1 As described by Plato in his Symposium, “poeisis” is used here to denote a type of creating, or art-making.
2 For a detailed discussion of détournement, see the introduction to this volume. For a longer discussion of how flash mobs operate as acts of détournement, see Walker (2013).
3 De Certeau (1984) defines la perruque, or the wig, as “the worker’s own work disguised as work for his employer” which “actually diverts time . . . from the factory for work that is free, creative, and precisely not directed toward profit” (25).
4 Deleuze (1990) argued that with the advent of new technologies, most notably the computer, one no longer seeks control over individual bodies, but over networks and populations. To achieve such control, individual forms of testing and labeling that were typical of the disciplinary society, such as the examination, are replaced with more continuous forms of control, such as perpetual training. In other words, one does not move from one institution to another, as in the disciplinary society.

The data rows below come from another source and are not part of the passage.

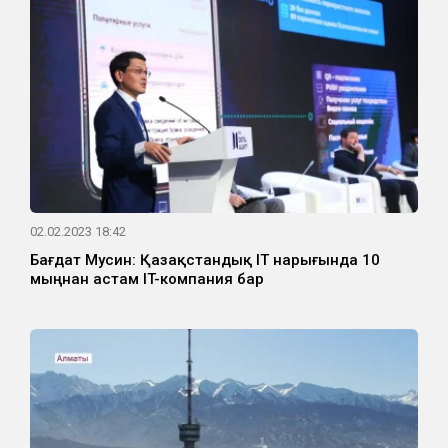
02.02.2023 18:42
Бағдат Мусин: Қазақстандық IT нарығында 10
мыңнан астам IT-компания бар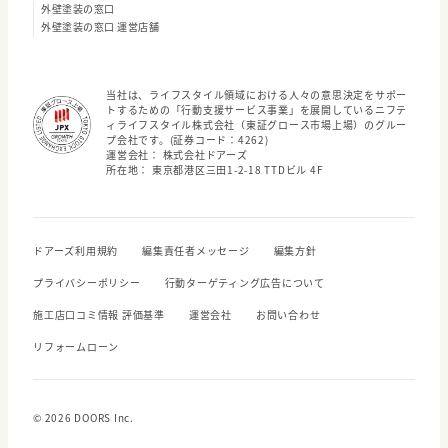
外壁塗装の窓口
外壁塗装の窓口 運営店舗
当社は、ライフスタイル領域における人々の意思決定をサポー
トするための「行動支援サービス事業」を展開しているニフテ
ィライフスタイル株式会社（東証グロース市場上場）のグルー
プ会社です。(証券コード：4262)
運営会社： 株式会社ドアーズ
所在地： 東京都港区三田1-2-18 TTDビル 4F
ドアーズ利用規約
編集責任者メッセージ
編集方針
プライバシーポリシー
行動ターゲティング広告について
施工店口コミ情報 評価基準
運営会社
お問い合わせ
リフォームローン
© 2026 DOORS Inc.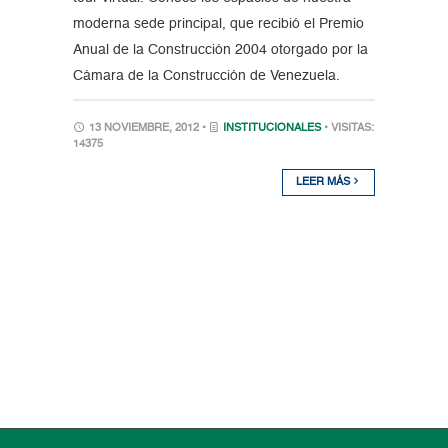
moderna sede principal, que recibió el Premio
Anual de la Construcción 2004 otorgado por la
Cámara de la Construcción de Venezuela.
13 NOVIEMBRE, 2012 •
INSTITUCIONALES
• VISITAS:
14375
LEER MÁS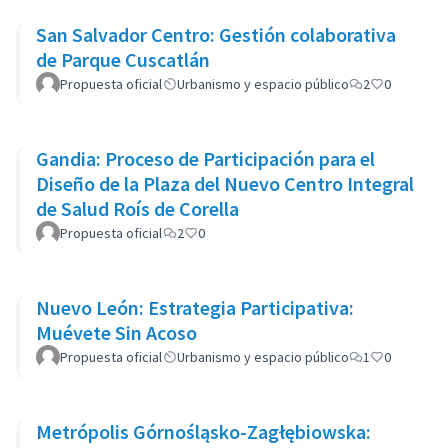
San Salvador Centro: Gestión colaborativa
de Parque Cuscatlán
Propuesta oficial
Urbanismo y espacio público
2
0
Gandia: Proceso de Participación para el
Diseño de la Plaza del Nuevo Centro Integral
de Salud Roís de Corella
Propuesta oficial
2
0
Nuevo León: Estrategia Participativa:
Muévete Sin Acoso
Propuesta oficial
Urbanismo y espacio público
1
0
Metrópolis Górnośląsko-Zagłębiowska: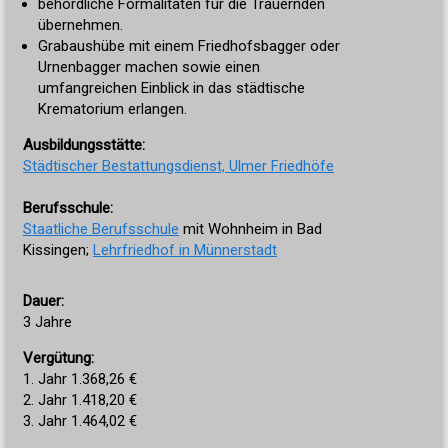
behördliche Formalitäten für die Trauernden
übernehmen.
Grabaushübe mit einem Friedhofsbagger oder
Urnenbagger machen sowie einen
umfangreichen Einblick in das städtische
Krematorium erlangen.
Ausbildungsstätte:
Städtischer Bestattungsdienst, Ulmer Friedhöfe
Berufsschule:
Staatliche Berufsschule
mit Wohnheim in Bad
Kissingen;
Lehrfriedhof in Münnerstadt
Dauer:
3 Jahre
Vergütung:
1. Jahr 1.368,26 €
2. Jahr 1.418,20 €
3. Jahr 1.464,02 €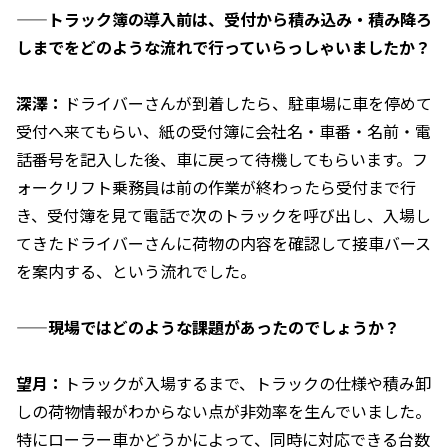
——トラック簿の導入前は、受付から積み込み・積み降ろ
しまでをどのような流れで行っていらっしゃいましたか？
深澤：
ドライバーさんが到着したら、駐車場に車を停めて
受付へ来てもらい、紙の受付簿に会社名・車番・名前・電
話番号を記入した後、車に戻って待機してもらいます。フ
ォークリフト乗務員は前の作業が終わったら受付まで行
き、受付簿を見て電話で次のトラックを呼び出し、入場し
てきたドライバーさんに荷物の内容を確認して接車バース
を案内する、という流れでした。
——現場ではどのような課題があったのでしょうか？
望月：
トラックが入場するまで、トラックの仕様や積み卸
しの荷物情報がわからない点が非効率を生んでいました。
特にローラー車かどうかによって、同時に対応できる台数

Rather, “one is never finished with anything” but always coexisting among institutions, whose controls are manifested as slight modulations or adjustments (1).
5 Drawing from Kenneth Burke, one can think of form as the container and substance as the thing that it contains.
6 The following description is taken from Wasik’s (2006) own account of the eighth and final mob he created, as described in his article of March 2006.
7 The discipline I see the flash mob operating under is that of following a set of instructions, or in certain cases, learning a particular choreography (for a dance or for an arrival and departure).